Even after the boom that the specialty pharmacy sector saw in 2014 with the introduction of new treatments for hepatitis C, the drug class continues to see its share of per-capita spending grow as manufacturers continue to develop more targeted therapies. The changes that the specialty space is seeing have been documented by the Quintiles IMS Institute, both in its report on the use of medicines in 2016 and its issue briefs on the drivers of drug expenditure and the oncology space.

Between 2014 and 2016, the growth rate of specialty revenue growth has been in decline — from close to 25% in 2014 to around 7% in 2016, which is still higher than it was before the hepatitis C treatment boom in 2014. As specialty growth looks set to plateau, the drug class continues to see its share of per-capita spending increase, with a decline in spending on traditional medicines creating space for more specialty share.
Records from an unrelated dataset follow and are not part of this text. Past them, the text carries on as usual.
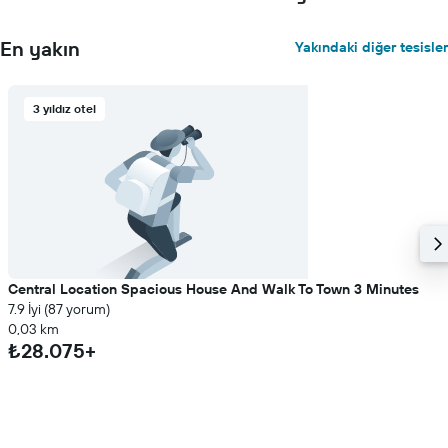
En yakın
Yakındaki diğer tesisler
3 yıldız otel
Central Location Spacious House And Walk To Town 3 Minutes
7.9 İyi (87 yorum)
0,03 km
₺28.075+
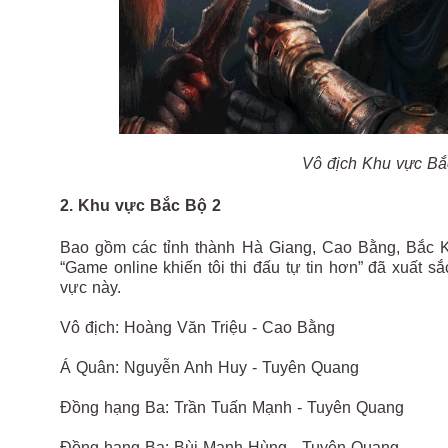
Vô địch Khu vực Bắ
2. Khu vực Bắc Bộ 2
Bao gồm các tỉnh thành Hà Giang, Cao Bằng, Bắc K
“Game online khiến tôi thi đấu tự tin hơn” đã xuất s
vực này.
Vô địch: Hoàng Văn Triệu - Cao Bằng
Á Quân: Nguyễn Anh Huy - Tuyên Quang
Đồng hạng Ba: Trần Tuấn Mạnh - Tuyên Quang
Đồng hạng Ba: Bùi Mạnh Hùng - Tuyên Quang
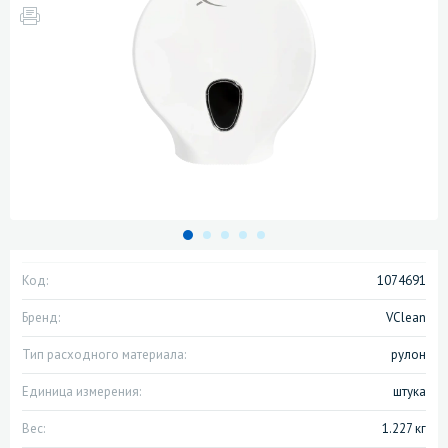
Код:
1074691
Бренд:
VClean
Тип расходного материала:
рулон
Единица измерения:
штука
Вес:
1.227 кг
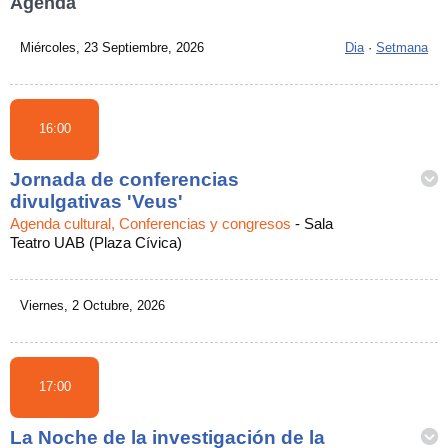
Agenda
Miércoles, 23 Septiembre, 2026
Dia
·
Setmana
16:00
Jornada de conferencias
divulgativas 'Veus'
Agenda cultural, Conferencias y congresos
-
Sala
Teatro UAB (Plaza Cívica)
Viernes, 2 Octubre, 2026
17:00
La Noche de la investigación de la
The share of net spend that went to specialty rose from 21.8% in 2007 to 39.6% in 2016. In real-number terms, this means that in 2016 for every $895 in real net manufacturer revenue per capita, $384 of it was for specialty, with the other $511 coming from traditional medicines. Among specialty medications, biologic drugs saw 13% growth in 2016, compared with 10% per year for the previous five years. And though 2016 was the year that biologics saw the most competition from biosimilars, biologics with biosimilars competition only accounted for $3.2 billion of the total $102.3 billion that biologics brought in last year, with biosimilars only accounting for $300 million of that figure.
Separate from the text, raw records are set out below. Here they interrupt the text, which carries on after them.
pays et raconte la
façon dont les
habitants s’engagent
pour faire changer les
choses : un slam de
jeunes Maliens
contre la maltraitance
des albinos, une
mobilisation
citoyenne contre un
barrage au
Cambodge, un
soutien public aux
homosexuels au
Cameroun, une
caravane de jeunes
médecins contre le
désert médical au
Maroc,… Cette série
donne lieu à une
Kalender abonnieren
Also increasing is the share of approved new active substances in the specialty space. Though 2016 saw fewer than half the number of new launches that 2015 and 2014 saw, it reflected the larger trend of new active substances largely being for specialty medicines, with many receiving Orphan Drug designation from the Food and Drug Administration. Two-thirds of the drugs with an Orphan Drug designation last year were for cancer, with the rest looking to treat such rare diseases as hemophilia B and cystic fibrosis. QuintilesIMS projects that between 2017 and 2021, the FDA will approve 40 to 45 new active substances.
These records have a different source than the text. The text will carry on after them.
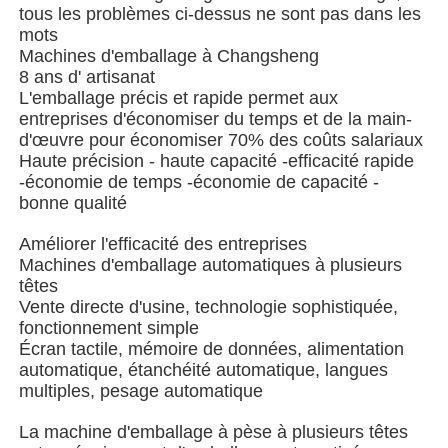
tous les problèmes ci-dessus ne sont pas dans les
mots
Machine à emballer à plusieurs voies
Machines d'emballage à Changsheng
8 ans d' artisanat
L'emballage précis et rapide permet aux
Machine déshydratante de machine à mettre sous env
entreprises d'économiser du temps et de la main-
d'œuvre pour économiser 70% des coûts salariaux
Haute précision - haute capacité -efficacité rapide
Machine à compter les cartes
-économie de temps -économie de capacité -
bonne qualité
Machines d'emballage
Améliorer l'efficacité des entreprises
Machines d'emballage automatiques à plusieurs
têtes
Vente directe d'usine, technologie sophistiquée,
machine à cartonner
fonctionnement simple
Écran tactile, mémoire de données, alimentation
automatique, étanchéité automatique, langues
machine de remplissage
multiples, pesage automatique
La machine d'emballage à pèse à plusieurs têtes
machine de boulette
In terms of continued revenue growth, the QuintilesIMS institute projects new brand spending growth — largely driven by specialty — to grow by $15 billion and $17 billion every year between 2018 and 2021, with new treatments focusing on oncology, immunology and autoimmune disorders.

The oncology space is among the most active disease states within specialty, with more than 68 different agents launching between 2011 and 2016 for more than 22 indications. And the late-stage research and development pipeline features 631 oncology new treatments, or about a quarter of the 2,346-drug pipeline, with a quarter of the cancer drugs seeking to address blood cancers.

“The pace of development in cancer treatments is accelerating, not just because of the number of new medicines in research, but [because] the combination regimens that may have greater effects than the individual drugs, and because of the continuous development of biomarkers and the potential to more appropriately target the right drug to the right patient with minimal waste and risk of non-response,” QuintilesIMS wrote in its Global Oncology report.